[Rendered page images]
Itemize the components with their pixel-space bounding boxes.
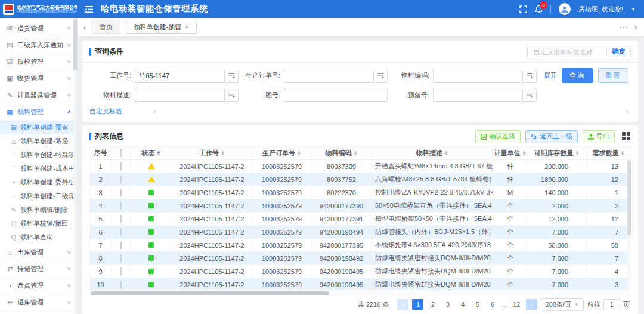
- tab-more-icon[interactable]: ⋯: [620, 23, 627, 32]
- column-header-status[interactable]: 状态▲▼: [131, 146, 172, 160]
- tabs-back-icon[interactable]: ‹: [83, 23, 86, 32]
- sort-icon[interactable]: ▲▼: [221, 150, 225, 156]
- sidebar-item[interactable]: ▦领料管理∧: [0, 104, 77, 121]
- avatar[interactable]: [559, 3, 571, 15]
- table-row[interactable]: 42024HPC1105-1147-2100032525799420001773…: [90, 199, 631, 213]
- work-no-input[interactable]: [135, 69, 224, 83]
- filter-icon[interactable]: [522, 69, 537, 83]
- prev-page-button[interactable]: ‹: [397, 299, 408, 310]
- table-horizontal-scrollbar[interactable]: [89, 291, 631, 295]
- sidebar-subitem[interactable]: △领料单创建-紧急: [0, 134, 77, 148]
- sort-icon[interactable]: ▲▼: [621, 150, 625, 156]
- column-header-work_no[interactable]: 工作号▲▼: [172, 146, 252, 160]
- table-row[interactable]: 52024HPC1105-1147-2100032525799420001773…: [90, 213, 631, 226]
- sidebar-item[interactable]: ◔盘点管理∨: [0, 278, 77, 294]
- table-row[interactable]: 12024HPC1105-1147-21000325257980037309开槽…: [90, 160, 631, 173]
- row-checkbox[interactable]: [120, 254, 122, 263]
- table-row[interactable]: 72024HPC1105-1147-2100032525799420001773…: [90, 239, 631, 252]
- sidebar-item[interactable]: ▤二级库入库通知单∨: [0, 37, 77, 54]
- row-checkbox[interactable]: [120, 228, 122, 236]
- table-row[interactable]: 102024HPC1105-1147-210003252579942000190…: [90, 278, 631, 291]
- sidebar-scrollbar[interactable]: [73, 18, 77, 314]
- column-settings-icon[interactable]: [622, 132, 631, 141]
- custom-search-input[interactable]: [532, 48, 602, 56]
- back-to-parent-button[interactable]: 返回上一级: [525, 130, 578, 143]
- sort-icon[interactable]: ▲▼: [157, 150, 161, 156]
- sidebar-item[interactable]: ▣收货管理∨: [0, 70, 77, 87]
- drawing-no-input[interactable]: [284, 88, 388, 102]
- sidebar-subitem[interactable]: ▢领料单核销/撤回: [0, 217, 77, 230]
- row-checkbox[interactable]: [120, 202, 122, 210]
- table-row[interactable]: 82024HPC1105-1147-2100032525799420001904…: [90, 252, 631, 265]
- column-header-material_desc[interactable]: 物料描述▲▼: [371, 146, 494, 160]
- select-all-checkbox[interactable]: [120, 149, 122, 157]
- tabs-forward-icon[interactable]: ›: [634, 23, 637, 32]
- column-header-order_no[interactable]: 生产订单号▲▼: [252, 146, 312, 160]
- row-checkbox[interactable]: [120, 162, 122, 171]
- sidebar-subitem[interactable]: ▪领料单创建-委外组件: [0, 176, 77, 189]
- notification-bell-icon[interactable]: 0: [535, 5, 543, 13]
- sidebar-subitem[interactable]: Q领料单查询: [0, 230, 77, 244]
- close-icon[interactable]: ×: [185, 24, 188, 30]
- table-row[interactable]: 92024HPC1105-1147-2100032525799420001904…: [90, 265, 631, 278]
- page-number-1[interactable]: 1: [412, 299, 423, 310]
- row-checkbox[interactable]: [120, 176, 122, 184]
- page-size-select[interactable]: 200条/页 ▼: [541, 298, 584, 311]
- sidebar-item[interactable]: ⌂出库管理∨: [0, 244, 77, 261]
- page-ellipsis[interactable]: ...: [501, 301, 507, 308]
- sidebar-item[interactable]: ⇄转储管理∨: [0, 261, 77, 278]
- goto-page-input[interactable]: [603, 299, 620, 310]
- export-button[interactable]: 导出: [583, 130, 615, 143]
- page-number-6[interactable]: 6: [487, 299, 498, 310]
- sidebar-item[interactable]: ✎计量器具管理∨: [0, 87, 77, 104]
- confirm-selection-button[interactable]: 确认选择: [475, 130, 521, 143]
- sort-icon[interactable]: ▲▼: [297, 150, 301, 156]
- table-row[interactable]: 32024HPC1105-1147-21000325257980222370控制…: [90, 186, 631, 199]
- filter-icon[interactable]: [224, 88, 239, 102]
- sidebar-item[interactable]: ✉送货管理∨: [0, 20, 77, 37]
- row-checkbox[interactable]: [120, 241, 122, 250]
- sidebar-subitem[interactable]: “领料单创建-特殊项目: [0, 148, 77, 162]
- filter-icon[interactable]: [522, 88, 537, 102]
- custom-search-confirm-button[interactable]: 确定: [612, 47, 626, 56]
- order-no-input[interactable]: [284, 69, 373, 83]
- page-number-4[interactable]: 4: [457, 299, 468, 310]
- sidebar-subitem[interactable]: “领料单创建-成本中心: [0, 162, 77, 176]
- search-button[interactable]: 查询: [562, 68, 593, 83]
- material-code-input[interactable]: [433, 69, 522, 83]
- tab-requisition-reserve[interactable]: 领料单创建-预留 ×: [126, 21, 197, 34]
- sidebar-item[interactable]: ↩退库管理∨: [0, 294, 77, 311]
- sidebar-subitem[interactable]: ▤领料单创建-预留: [0, 121, 77, 134]
- sort-icon[interactable]: ▲▼: [444, 150, 448, 156]
- reserve-no-input[interactable]: [433, 88, 522, 102]
- page-number-12[interactable]: 12: [511, 299, 522, 310]
- user-greeting[interactable]: 房培明, 欢迎您!: [578, 5, 623, 14]
- page-number-5[interactable]: 5: [472, 299, 483, 310]
- sidebar-item[interactable]: ☑质检管理∨: [0, 54, 77, 70]
- tags-scroll-right-icon[interactable]: ›: [626, 107, 628, 116]
- custom-tag-link[interactable]: 自定义标签: [89, 107, 122, 116]
- sidebar-subitem[interactable]: ▫领料单创建-二级库: [0, 189, 77, 203]
- tab-home[interactable]: 首页: [92, 21, 120, 34]
- row-checkbox[interactable]: [120, 267, 122, 276]
- column-header-demand_qty[interactable]: 需求数量▲▼: [587, 146, 631, 160]
- column-header-unit[interactable]: 计量单位▲▼: [494, 146, 527, 160]
- next-page-button[interactable]: ›: [526, 299, 537, 310]
- fullscreen-icon[interactable]: [519, 5, 527, 13]
- sort-icon[interactable]: ▲▼: [575, 150, 580, 156]
- column-header-material_code[interactable]: 物料编码▲▼: [312, 146, 371, 160]
- filter-icon[interactable]: [373, 69, 388, 83]
- sidebar-subitem[interactable]: ✎领料单编辑/删除: [0, 203, 77, 217]
- chevron-down-icon[interactable]: ▼: [631, 7, 636, 12]
- table-vertical-scrollbar[interactable]: [627, 160, 631, 290]
- row-checkbox[interactable]: [120, 189, 122, 197]
- material-desc-input[interactable]: [135, 88, 224, 102]
- sort-icon[interactable]: ▲▼: [354, 150, 358, 156]
- sidebar-collapse-button[interactable]: [85, 5, 94, 13]
- table-row[interactable]: 62024HPC1105-1147-2100032525799420001904…: [90, 226, 631, 239]
- column-header-stock_qty[interactable]: 可用库存数量▲▼: [527, 146, 587, 160]
- page-number-2[interactable]: 2: [427, 299, 438, 310]
- page-number-3[interactable]: 3: [442, 299, 453, 310]
- sort-icon[interactable]: ▲▼: [522, 150, 527, 156]
- filter-icon[interactable]: [224, 69, 239, 83]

Exercise requirements >>
Filter the records above and copy every line that contains the word "button".

Problem solution >>
- prev-page-button[interactable]: ‹: [397, 299, 408, 310]
- back-to-parent-button[interactable]: 返回上一级: [525, 130, 578, 143]
- export-button[interactable]: 导出: [583, 130, 615, 143]
- confirm-selection-button[interactable]: 确认选择: [475, 130, 521, 143]
- custom-search-confirm-button[interactable]: 确定: [612, 47, 626, 56]
- search-button[interactable]: 查询: [562, 68, 593, 83]
- next-page-button[interactable]: ›: [526, 299, 537, 310]
- sidebar-collapse-button[interactable]: [85, 5, 94, 13]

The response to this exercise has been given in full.